Scientific classification
- Kingdom: Animalia
- Phylum: Chordata
- Class: Aves
- Order: Passeriformes
- Family: Pycnonotidae
- Genus: Alophoixus
- Species: A. bres
- Binomial name: Alophoixus bres (Lesson, 1831)
- Synonyms: Criniger bres; Lanius Bres;

= Brown-cheeked bulbul =

- Genus: Alophoixus
- Species: bres
- Authority: (Lesson, 1831)
- Conservation status: EN
- Synonyms: Criniger bres, Lanius Bres

Species of songbird

The brown-cheeked bulbul (Alophoixus bres) is a species of songbird in the bulbul family, Pycnonotidae. It is found on Java and Bali.
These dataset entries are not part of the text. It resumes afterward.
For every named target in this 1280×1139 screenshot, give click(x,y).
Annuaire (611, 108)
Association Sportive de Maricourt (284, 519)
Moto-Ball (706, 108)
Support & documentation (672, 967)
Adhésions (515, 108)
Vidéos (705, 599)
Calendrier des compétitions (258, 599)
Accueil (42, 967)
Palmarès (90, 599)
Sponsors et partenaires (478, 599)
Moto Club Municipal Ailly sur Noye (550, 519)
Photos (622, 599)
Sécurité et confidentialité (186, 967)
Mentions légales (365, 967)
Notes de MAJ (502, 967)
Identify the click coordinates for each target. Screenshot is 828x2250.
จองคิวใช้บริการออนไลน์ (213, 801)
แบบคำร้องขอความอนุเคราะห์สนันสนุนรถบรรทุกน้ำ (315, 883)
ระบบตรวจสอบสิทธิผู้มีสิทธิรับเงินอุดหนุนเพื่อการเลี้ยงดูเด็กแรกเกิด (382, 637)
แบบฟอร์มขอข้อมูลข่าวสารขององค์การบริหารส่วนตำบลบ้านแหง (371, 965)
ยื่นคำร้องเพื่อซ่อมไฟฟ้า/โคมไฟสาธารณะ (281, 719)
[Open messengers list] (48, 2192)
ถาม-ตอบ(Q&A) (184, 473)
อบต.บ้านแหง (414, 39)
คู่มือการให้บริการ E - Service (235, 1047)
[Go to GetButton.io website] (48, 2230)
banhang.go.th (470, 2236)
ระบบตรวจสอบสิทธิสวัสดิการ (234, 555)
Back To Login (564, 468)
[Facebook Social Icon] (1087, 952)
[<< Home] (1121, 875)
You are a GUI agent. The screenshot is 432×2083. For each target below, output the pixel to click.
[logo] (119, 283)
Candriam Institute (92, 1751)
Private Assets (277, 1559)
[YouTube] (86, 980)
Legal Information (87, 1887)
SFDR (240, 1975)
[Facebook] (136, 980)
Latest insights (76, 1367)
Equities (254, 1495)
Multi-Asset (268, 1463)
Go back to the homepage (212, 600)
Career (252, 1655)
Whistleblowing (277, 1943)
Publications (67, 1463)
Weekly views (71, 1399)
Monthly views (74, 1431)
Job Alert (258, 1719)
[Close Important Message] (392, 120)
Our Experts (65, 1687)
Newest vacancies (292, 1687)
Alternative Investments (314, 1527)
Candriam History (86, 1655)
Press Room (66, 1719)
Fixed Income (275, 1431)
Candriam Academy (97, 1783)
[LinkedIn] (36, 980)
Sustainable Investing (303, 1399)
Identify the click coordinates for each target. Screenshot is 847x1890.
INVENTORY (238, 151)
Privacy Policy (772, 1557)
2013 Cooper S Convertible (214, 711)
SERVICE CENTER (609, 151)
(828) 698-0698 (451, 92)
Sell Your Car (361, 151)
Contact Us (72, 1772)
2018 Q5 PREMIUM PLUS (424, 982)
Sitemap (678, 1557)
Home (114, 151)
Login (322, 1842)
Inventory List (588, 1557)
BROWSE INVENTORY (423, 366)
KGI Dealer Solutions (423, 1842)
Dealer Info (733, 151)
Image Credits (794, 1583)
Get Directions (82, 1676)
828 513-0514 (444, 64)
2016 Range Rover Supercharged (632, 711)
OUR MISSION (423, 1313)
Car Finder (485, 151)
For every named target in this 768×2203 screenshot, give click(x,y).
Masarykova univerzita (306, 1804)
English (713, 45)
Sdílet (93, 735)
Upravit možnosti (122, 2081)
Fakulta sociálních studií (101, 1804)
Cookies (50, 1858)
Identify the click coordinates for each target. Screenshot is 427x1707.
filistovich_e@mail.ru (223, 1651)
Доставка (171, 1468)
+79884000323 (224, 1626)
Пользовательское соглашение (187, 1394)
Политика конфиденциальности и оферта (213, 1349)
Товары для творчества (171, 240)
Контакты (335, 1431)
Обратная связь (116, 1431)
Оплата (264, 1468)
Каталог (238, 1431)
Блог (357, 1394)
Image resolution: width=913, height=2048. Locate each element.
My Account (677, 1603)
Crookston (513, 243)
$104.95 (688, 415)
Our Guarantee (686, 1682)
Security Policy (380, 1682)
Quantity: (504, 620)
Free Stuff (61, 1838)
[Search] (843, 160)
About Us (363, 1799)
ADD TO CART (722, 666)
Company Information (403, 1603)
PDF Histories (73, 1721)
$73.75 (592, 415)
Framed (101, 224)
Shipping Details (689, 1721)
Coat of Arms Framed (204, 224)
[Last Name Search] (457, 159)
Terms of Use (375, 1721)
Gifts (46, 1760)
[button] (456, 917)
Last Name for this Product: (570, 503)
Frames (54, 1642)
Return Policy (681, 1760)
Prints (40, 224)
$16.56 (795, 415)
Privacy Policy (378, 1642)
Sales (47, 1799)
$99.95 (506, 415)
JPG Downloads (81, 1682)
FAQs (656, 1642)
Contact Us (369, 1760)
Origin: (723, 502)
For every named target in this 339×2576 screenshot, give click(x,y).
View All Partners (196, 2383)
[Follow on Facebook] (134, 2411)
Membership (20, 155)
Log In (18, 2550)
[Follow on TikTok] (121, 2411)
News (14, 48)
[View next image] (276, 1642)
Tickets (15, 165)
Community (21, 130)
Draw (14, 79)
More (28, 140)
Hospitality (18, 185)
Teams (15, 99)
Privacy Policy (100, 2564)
Its natural habitats are subtropical or tropical moist lowland forests and subtropical or tropical moist montane forests.

==Diet==
It eats insects: caterpillars, butterflies, moths, beetle larvae, cicadas, crickets, grasshoppers, and tephritid fruit flies. It also eats fruit: mangir, lempeni, and senggani.

==Breeding==
They make cup-shaped nests out of plant fragments, and camouflage them with moss and lichen. They nest in majegau, melinjo, cacao, and mahogany trees.

==Taxonomy and systematics==
The brown-cheeked bulbul was originally described in the genus Lanius and later classified in Criniger until moved to the genus Alophoixus in 2009. Alternate names for the brown-cheeked bulbul include the grey-cheeked bulbul, olive white-headed bulbul and scrub bulbul.